## Data listing:
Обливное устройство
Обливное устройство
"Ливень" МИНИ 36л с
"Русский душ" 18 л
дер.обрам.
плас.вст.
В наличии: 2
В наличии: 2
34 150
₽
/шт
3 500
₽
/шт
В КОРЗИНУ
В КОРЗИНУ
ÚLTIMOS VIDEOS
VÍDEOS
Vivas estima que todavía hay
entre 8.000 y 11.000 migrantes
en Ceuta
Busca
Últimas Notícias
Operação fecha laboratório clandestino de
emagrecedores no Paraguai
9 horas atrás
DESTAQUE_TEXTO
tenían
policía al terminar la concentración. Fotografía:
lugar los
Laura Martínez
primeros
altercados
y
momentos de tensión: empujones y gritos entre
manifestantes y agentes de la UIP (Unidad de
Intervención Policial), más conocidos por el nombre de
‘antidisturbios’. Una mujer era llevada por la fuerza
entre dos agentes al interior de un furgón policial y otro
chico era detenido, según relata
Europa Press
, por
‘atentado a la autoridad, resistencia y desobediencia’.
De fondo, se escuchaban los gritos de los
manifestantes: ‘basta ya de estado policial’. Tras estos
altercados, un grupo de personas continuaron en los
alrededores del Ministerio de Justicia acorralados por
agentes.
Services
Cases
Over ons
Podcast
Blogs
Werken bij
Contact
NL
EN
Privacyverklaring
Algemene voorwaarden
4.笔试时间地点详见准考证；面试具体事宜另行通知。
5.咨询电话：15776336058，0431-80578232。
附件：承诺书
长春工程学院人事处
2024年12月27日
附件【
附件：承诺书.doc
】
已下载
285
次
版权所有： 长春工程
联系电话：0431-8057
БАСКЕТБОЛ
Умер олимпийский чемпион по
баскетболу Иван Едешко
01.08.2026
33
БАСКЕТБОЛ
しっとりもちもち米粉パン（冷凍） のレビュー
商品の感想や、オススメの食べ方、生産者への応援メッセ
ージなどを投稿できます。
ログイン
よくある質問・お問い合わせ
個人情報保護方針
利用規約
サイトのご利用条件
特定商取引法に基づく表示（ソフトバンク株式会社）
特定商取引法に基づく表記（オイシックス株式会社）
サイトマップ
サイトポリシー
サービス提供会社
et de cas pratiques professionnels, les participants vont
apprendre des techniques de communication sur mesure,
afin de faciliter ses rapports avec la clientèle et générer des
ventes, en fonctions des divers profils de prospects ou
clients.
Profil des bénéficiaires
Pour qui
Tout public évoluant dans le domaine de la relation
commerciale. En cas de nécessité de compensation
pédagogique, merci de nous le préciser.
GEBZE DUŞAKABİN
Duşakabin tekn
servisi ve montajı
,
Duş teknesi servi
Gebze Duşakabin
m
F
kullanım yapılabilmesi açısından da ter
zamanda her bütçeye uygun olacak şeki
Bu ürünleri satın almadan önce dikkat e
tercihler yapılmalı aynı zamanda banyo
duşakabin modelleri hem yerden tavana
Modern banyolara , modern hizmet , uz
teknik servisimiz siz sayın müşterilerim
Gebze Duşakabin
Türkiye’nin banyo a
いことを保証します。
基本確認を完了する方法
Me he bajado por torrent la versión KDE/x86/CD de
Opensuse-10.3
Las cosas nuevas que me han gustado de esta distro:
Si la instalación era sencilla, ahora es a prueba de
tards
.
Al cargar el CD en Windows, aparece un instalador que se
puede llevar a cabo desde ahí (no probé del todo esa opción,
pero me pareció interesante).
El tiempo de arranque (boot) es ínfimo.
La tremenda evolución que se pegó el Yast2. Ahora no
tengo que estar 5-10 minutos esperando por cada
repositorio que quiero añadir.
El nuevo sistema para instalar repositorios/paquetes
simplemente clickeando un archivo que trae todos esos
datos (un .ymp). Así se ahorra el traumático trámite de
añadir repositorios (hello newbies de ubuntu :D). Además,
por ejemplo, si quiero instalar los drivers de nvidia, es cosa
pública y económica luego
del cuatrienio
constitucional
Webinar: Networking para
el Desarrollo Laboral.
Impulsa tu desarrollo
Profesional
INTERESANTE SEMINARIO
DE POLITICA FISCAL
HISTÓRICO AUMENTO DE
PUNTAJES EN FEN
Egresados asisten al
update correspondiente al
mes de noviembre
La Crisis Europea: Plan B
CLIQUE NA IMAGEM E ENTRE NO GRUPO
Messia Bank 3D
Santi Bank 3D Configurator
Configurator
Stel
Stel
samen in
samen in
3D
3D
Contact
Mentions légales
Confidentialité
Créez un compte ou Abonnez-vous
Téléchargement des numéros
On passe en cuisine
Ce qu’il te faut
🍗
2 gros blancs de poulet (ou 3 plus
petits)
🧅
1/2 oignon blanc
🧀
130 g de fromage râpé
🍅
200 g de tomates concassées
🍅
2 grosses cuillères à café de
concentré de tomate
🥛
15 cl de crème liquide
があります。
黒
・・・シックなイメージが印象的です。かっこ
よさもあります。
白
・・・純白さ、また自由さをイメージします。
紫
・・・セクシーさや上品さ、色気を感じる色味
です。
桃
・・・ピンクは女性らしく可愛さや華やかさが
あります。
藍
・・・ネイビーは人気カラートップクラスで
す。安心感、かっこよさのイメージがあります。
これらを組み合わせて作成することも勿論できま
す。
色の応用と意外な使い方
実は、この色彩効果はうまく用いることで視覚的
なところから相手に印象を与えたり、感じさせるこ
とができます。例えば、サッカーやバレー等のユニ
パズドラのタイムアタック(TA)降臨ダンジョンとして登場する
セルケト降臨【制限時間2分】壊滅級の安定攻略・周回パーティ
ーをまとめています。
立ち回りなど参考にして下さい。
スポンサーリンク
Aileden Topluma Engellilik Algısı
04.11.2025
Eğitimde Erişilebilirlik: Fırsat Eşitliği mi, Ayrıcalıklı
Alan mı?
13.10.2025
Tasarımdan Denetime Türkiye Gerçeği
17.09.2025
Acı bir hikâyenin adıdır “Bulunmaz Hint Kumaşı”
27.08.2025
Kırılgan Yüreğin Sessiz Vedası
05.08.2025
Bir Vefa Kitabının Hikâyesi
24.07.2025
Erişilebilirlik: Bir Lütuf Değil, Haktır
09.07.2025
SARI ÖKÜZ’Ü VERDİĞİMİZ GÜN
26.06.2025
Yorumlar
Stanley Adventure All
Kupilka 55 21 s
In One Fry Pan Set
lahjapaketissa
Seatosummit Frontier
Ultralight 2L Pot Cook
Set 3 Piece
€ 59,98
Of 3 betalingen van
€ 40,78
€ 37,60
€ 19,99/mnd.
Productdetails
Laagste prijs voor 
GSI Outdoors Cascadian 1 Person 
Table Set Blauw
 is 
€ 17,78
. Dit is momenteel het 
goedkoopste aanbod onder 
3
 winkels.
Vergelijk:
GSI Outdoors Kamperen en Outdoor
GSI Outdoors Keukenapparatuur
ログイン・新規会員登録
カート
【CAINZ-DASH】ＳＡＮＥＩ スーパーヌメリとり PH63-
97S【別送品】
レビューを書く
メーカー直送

## Work order:
Word for word, restate the entries from the first line to the line that has "momentos de tensión: empujones y gritos entre", both included, and nothing else.

## Answer section:
Обливное устройство
Обливное устройство
"Ливень" МИНИ 36л с
"Русский душ" 18 л
дер.обрам.
плас.вст.
В наличии: 2
В наличии: 2
34 150
₽
/шт
3 500
₽
/шт
В КОРЗИНУ
В КОРЗИНУ
ÚLTIMOS VIDEOS
VÍDEOS
Vivas estima que todavía hay
entre 8.000 y 11.000 migrantes
en Ceuta
Busca
Últimas Notícias
Operação fecha laboratório clandestino de
emagrecedores no Paraguai
9 horas atrás
DESTAQUE_TEXTO
tenían
policía al terminar la concentración. Fotografía:
lugar los
Laura Martínez
primeros
altercados
y
momentos de tensión: empujones y gritos entre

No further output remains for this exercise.